THE TASK :: Pull out from the material below all lines with "Singapore".

GIVEN RECORDS ::
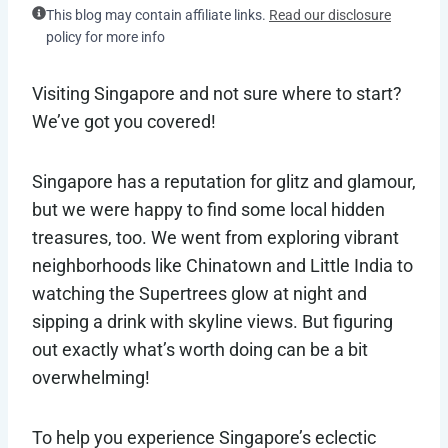
This blog may contain affiliate links.
Read our disclosure
policy for more info
Visiting Singapore and not sure where to start?
We’ve got you covered!
Singapore has a reputation for glitz and glamour,
but we were happy to find some local hidden
treasures, too. We went from exploring vibrant
neighborhoods like Chinatown and Little India to
watching the Supertrees glow at night and
sipping a drink with skyline views. But figuring
out exactly what’s worth doing can be a bit
overwhelming!
To help you experience Singapore’s eclectic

TASK RESPONSE ::
Visiting Singapore and not sure where to start?
Singapore has a reputation for glitz and glamour,
To help you experience Singapore’s eclectic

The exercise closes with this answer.